WORK TO BE COMPLETED >> Shown below are entries with pictures; the line with "h as carpeting." through the line with "Text a Sales Advisor" is the span to retype exactly, and the pictures stay out.

-------- INPUT MATERIAL

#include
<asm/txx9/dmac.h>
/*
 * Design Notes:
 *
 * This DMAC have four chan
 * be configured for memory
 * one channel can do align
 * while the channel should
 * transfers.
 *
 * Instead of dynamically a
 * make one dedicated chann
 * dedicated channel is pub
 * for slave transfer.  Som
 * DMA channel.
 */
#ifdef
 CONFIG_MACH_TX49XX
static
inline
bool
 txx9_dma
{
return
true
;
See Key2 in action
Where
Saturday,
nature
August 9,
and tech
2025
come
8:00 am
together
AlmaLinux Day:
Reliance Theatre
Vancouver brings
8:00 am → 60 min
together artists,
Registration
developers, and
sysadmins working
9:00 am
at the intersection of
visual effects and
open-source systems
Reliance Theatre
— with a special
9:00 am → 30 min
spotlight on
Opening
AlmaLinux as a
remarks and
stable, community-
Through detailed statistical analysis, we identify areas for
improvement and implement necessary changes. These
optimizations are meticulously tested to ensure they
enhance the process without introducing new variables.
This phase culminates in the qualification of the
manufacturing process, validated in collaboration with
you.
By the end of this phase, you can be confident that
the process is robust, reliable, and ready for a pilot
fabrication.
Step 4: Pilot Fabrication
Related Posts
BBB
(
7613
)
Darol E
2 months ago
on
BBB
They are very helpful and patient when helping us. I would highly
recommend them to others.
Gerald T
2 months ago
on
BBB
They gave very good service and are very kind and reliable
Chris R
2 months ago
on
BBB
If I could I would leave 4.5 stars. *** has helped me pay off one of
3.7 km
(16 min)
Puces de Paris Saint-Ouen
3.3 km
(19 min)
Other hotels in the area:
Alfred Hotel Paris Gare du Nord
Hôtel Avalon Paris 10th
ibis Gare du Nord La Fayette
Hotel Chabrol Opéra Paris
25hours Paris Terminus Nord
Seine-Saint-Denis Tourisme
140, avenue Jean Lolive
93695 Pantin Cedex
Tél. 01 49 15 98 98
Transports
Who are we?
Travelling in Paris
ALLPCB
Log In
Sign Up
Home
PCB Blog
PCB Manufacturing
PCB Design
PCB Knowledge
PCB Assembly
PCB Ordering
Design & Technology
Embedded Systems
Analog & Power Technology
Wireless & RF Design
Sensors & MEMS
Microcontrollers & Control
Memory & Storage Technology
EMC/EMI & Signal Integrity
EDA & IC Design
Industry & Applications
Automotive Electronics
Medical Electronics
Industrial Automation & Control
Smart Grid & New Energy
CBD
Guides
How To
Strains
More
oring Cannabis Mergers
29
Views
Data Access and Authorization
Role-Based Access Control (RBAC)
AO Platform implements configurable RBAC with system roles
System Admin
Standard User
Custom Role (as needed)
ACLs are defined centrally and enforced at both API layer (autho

----------------
-------- INPUT MATERIAL

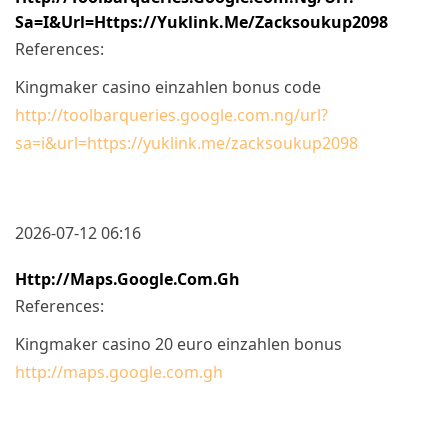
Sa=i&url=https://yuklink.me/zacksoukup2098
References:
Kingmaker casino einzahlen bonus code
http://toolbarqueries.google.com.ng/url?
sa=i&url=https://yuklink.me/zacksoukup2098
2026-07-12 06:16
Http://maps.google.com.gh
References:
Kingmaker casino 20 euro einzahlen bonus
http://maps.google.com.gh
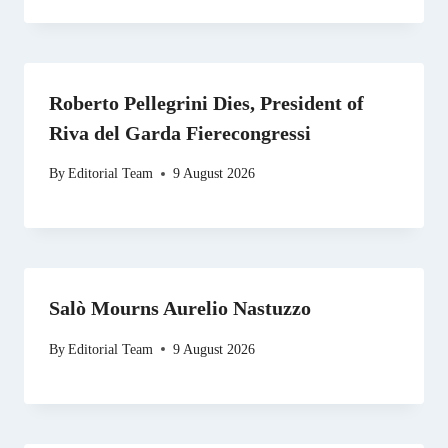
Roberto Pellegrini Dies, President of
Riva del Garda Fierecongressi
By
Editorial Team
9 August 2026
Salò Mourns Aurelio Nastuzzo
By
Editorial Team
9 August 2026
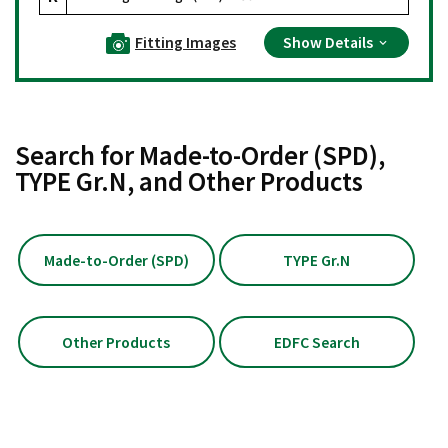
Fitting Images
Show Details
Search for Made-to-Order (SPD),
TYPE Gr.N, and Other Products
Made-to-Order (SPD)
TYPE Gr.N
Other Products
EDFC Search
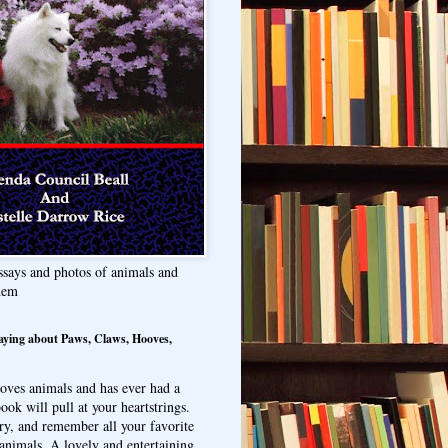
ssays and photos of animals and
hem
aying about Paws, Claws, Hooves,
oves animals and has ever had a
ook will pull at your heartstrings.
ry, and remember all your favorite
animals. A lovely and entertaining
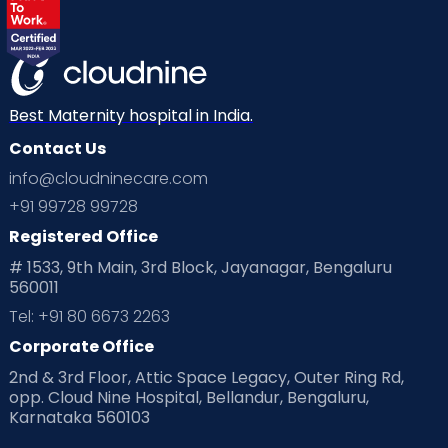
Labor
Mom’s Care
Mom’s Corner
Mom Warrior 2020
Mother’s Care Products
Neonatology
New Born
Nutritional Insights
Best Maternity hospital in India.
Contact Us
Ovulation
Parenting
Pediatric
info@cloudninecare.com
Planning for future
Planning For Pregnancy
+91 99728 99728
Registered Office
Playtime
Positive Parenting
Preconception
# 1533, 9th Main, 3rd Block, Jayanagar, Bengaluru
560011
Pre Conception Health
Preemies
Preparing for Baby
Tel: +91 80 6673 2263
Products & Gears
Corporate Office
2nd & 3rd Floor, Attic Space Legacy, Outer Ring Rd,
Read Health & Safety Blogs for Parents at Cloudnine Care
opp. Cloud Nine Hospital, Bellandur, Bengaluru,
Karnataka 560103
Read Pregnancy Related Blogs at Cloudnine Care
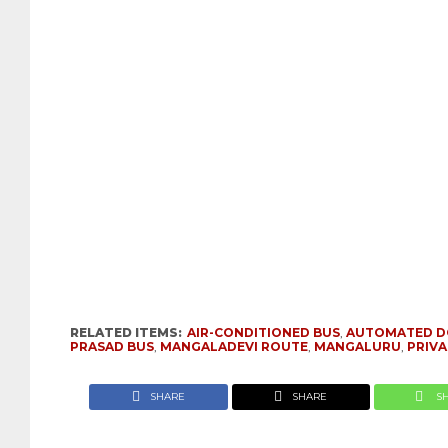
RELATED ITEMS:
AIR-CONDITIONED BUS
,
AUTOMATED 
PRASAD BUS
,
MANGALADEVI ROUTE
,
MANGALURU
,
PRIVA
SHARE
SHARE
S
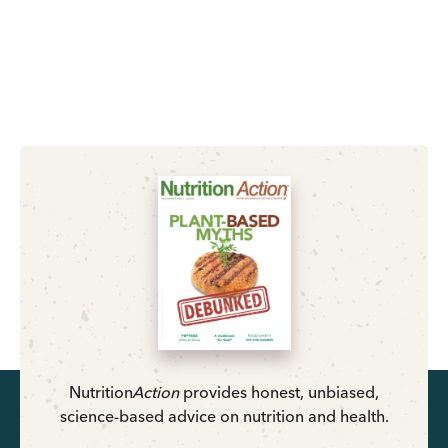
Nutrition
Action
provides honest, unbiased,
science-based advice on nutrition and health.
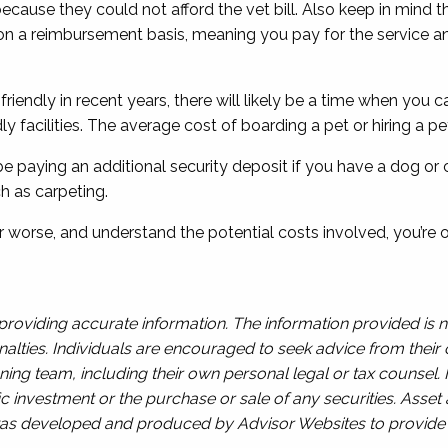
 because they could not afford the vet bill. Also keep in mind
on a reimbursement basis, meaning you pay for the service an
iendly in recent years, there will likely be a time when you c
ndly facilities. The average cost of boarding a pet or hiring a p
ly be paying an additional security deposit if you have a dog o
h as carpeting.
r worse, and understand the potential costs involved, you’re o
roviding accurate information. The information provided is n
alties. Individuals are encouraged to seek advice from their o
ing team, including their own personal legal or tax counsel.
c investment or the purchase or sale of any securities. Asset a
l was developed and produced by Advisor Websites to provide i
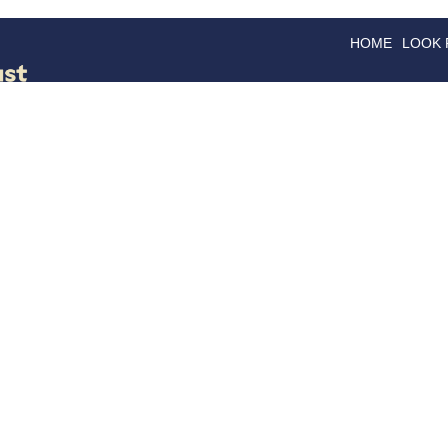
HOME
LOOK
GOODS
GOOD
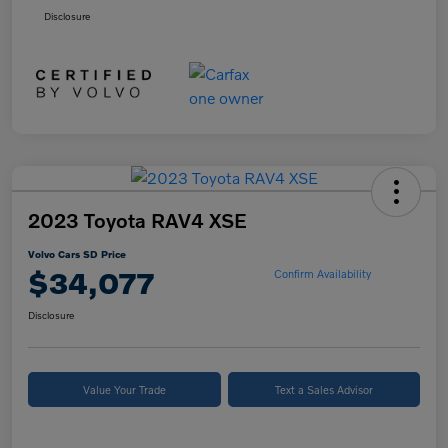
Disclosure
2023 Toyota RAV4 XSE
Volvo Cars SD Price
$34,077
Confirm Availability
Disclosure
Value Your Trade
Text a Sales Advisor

----------------
-------- INPUT MATERIAL

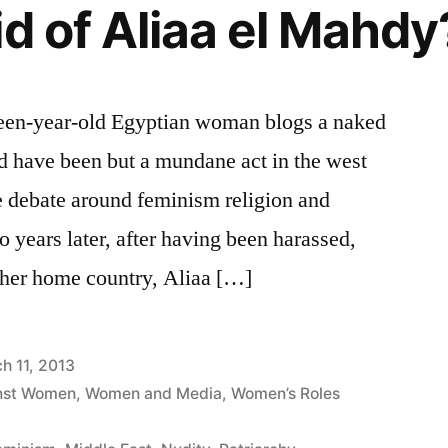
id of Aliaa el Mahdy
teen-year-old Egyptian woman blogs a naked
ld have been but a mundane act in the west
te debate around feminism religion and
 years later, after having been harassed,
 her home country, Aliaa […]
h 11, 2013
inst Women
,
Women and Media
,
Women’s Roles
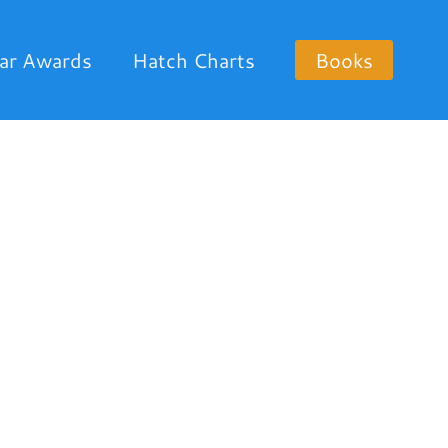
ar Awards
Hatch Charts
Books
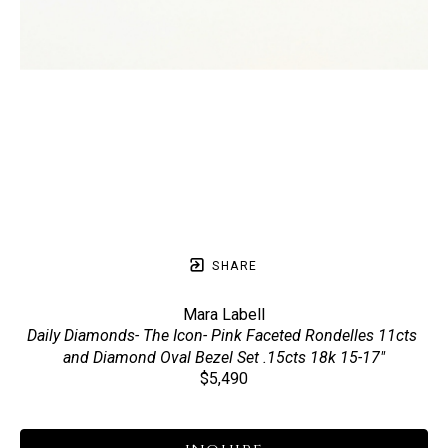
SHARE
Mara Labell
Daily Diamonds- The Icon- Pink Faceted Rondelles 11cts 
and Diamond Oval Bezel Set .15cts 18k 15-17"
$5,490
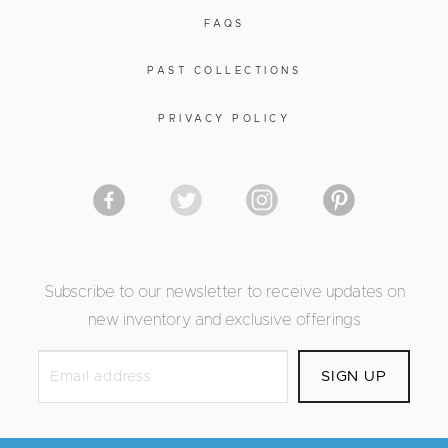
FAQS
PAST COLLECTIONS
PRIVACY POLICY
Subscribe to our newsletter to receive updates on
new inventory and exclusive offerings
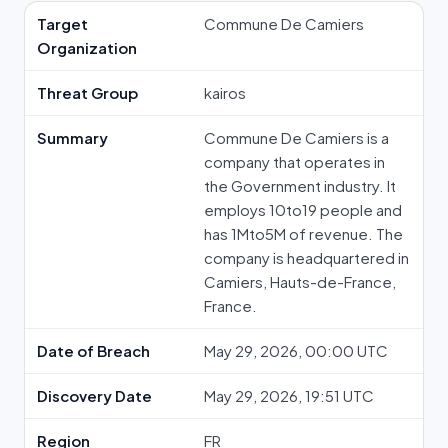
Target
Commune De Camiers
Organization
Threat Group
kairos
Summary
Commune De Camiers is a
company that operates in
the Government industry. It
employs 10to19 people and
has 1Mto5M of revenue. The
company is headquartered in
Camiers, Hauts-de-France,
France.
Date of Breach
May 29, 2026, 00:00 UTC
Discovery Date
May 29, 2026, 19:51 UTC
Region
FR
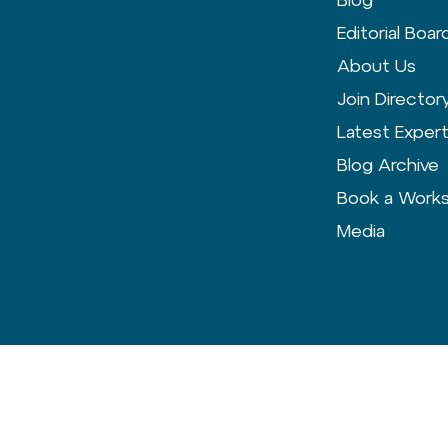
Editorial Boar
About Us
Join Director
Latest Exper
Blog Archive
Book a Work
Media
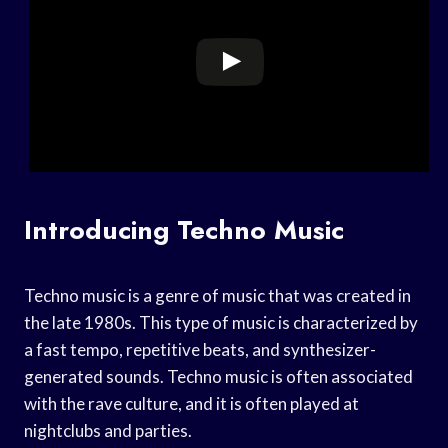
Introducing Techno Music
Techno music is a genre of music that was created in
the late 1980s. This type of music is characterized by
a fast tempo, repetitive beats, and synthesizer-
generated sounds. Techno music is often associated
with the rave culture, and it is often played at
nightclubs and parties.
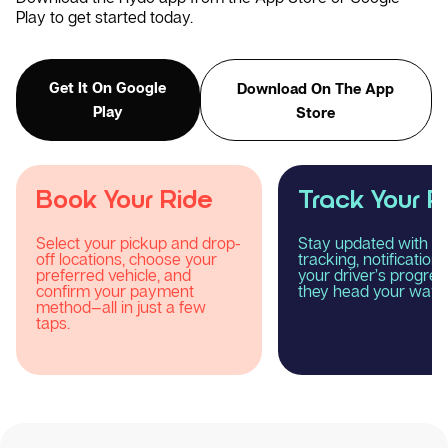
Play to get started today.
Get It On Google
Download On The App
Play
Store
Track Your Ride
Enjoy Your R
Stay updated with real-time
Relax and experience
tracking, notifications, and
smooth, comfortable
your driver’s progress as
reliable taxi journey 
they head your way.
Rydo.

----------------

EXPECTED ANSWER >>
h as carpeting.
r worse, and understand the potential costs involved, you’re o
roviding accurate information. The information provided is n
alties. Individuals are encouraged to seek advice from their o
ing team, including their own personal legal or tax counsel.
c investment or the purchase or sale of any securities. Asset a
l was developed and produced by Advisor Websites to provide i
HOME
LOOK
GOODS
GOOD
Disclosure
2023 Toyota RAV4 XSE
Volvo Cars SD Price
$34,077
Confirm Availability
Disclosure
Value Your Trade
Text a Sales Advisor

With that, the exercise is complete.